Article R753-1
Version en vigueur depuis le 01/05/2021Version en vigueur depuis le 01 mai 2021
L'autorité administrative compétente pour assigner à résidence un étranger demandeur d'asile ou le placer en rétention administrative en application de l'article L. 753-1 est le préfet de département et, à Paris, le préfet de police.Conformément à l'article 18 du décret n° 2020-1734 du 16 décembre 2020, ces dispositions entrent en vigueur le 1er mai 2021.
Article R753-2
Version en vigueur depuis le 01/05/2021Version en vigueur depuis le 01 mai 2021
Les dispositions des articles R. 732-5, R. 733-1 et R. 733-2 sont applicables à l'étranger demandeur d'asile assigné à résidence en application de l'article L. 753-1.Conformément à l'article 18 du décret n° 2020-1734 du 16 décembre 2020, ces dispositions entrent en vigueur le 1er mai 2021.
Article R753-3
Version en vigueur depuis le 01/05/2021Version en vigueur depuis le 01 mai 2021
Les dispositions du titre IV sont applicables à l'étranger demandeur d'asile placé en rétention administrative en application de l'article L. 753-1.Conformément à l'article 18 du décret n° 2020-1734 du 16 décembre 2020, ces dispositions entrent en vigueur le 1er mai 2021.
Article R753-4
Version en vigueur depuis le 01/05/2021Version en vigueur depuis le 01 mai 2021
L'étranger placé en rétention administrative en application de l'article L. 753-1 peut, indépendamment de l'examen de son état de vulnérabilité par l'autorité administrative lors de son placement en rétention, faire l'objet, à sa demande, d'une évaluation de son état de vulnérabilité par l'Office français de l'immigration et de l'intégration dans le cadre de la convention prévue à l'article R. 744-19 et, en tant que de besoin, par un médecin de l'unité médicale du centre de rétention administrative.

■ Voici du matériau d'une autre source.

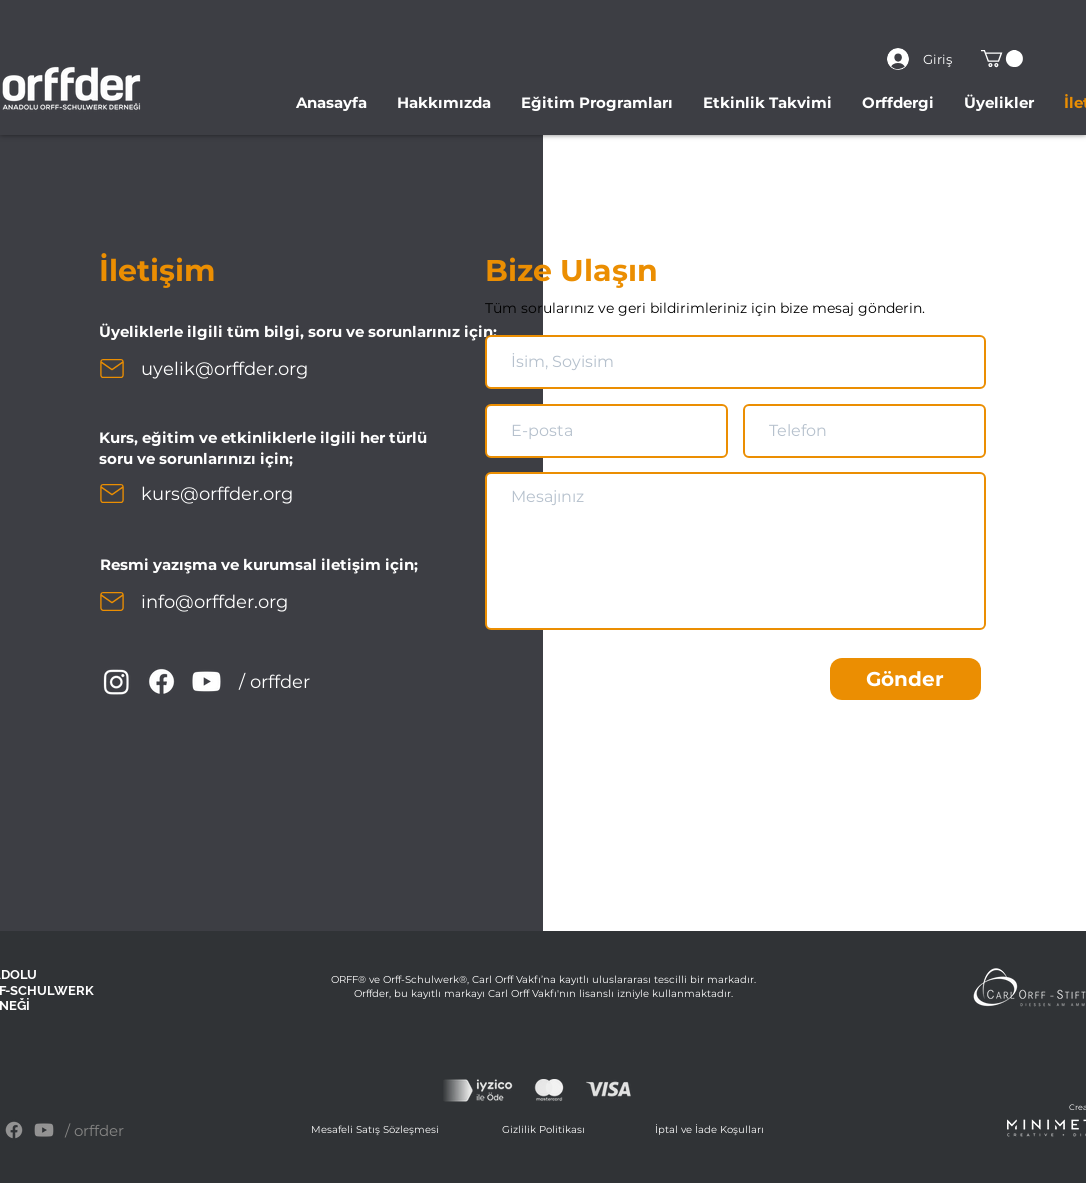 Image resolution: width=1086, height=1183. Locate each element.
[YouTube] (206, 681)
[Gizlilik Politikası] (545, 1130)
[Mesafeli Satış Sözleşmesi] (377, 1130)
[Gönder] (905, 679)
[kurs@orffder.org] (231, 494)
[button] (1002, 58)
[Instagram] (116, 681)
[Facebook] (161, 681)
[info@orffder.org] (231, 602)
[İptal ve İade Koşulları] (711, 1130)
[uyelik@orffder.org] (243, 369) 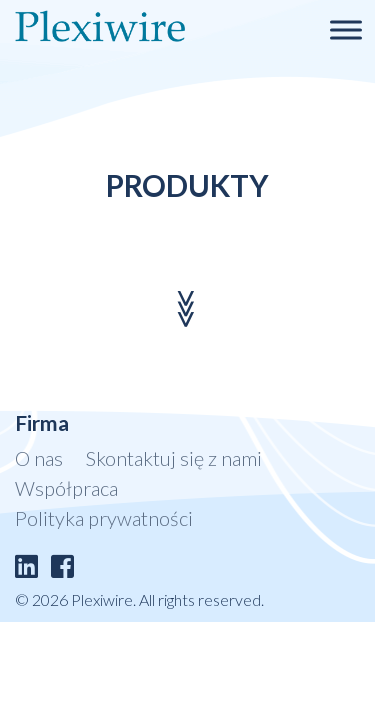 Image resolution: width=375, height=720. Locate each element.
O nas (39, 458)
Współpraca (66, 488)
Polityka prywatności (104, 518)
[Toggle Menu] (346, 29)
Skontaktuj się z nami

A l'issue de cette évaluation, l'agent de l'office et le médecin qui en ont été chargés peuvent formuler des avis sur les éventuels besoins d'adaptation des conditions de rétention de l'étranger mentionné au premier alinéa ou sur son maintien en rétention lorsque ce dernier est incompatible avec son état de vulnérabilité.
Le responsable du centre de rétention ou son représentant détermine, le cas échant, les modalités particulières de maintien en rétention tenant compte de la situation de vulnérabilité de la personne et, en cas d'incompatibilité du maintien en rétention avec cet état, en avise l'autorité administrative compétente.
Le cas échéant, le médecin peut également formuler un avis sur la nécessité d'une prise en charge médicale durant le transfert vers l'Etat membre responsable de l'examen de la demande d'asile.Conformément à l'article 18 du décret n° 2020-1734 du 16 décembre 2020, ces dispositions entrent en vigueur le 1er mai 2021.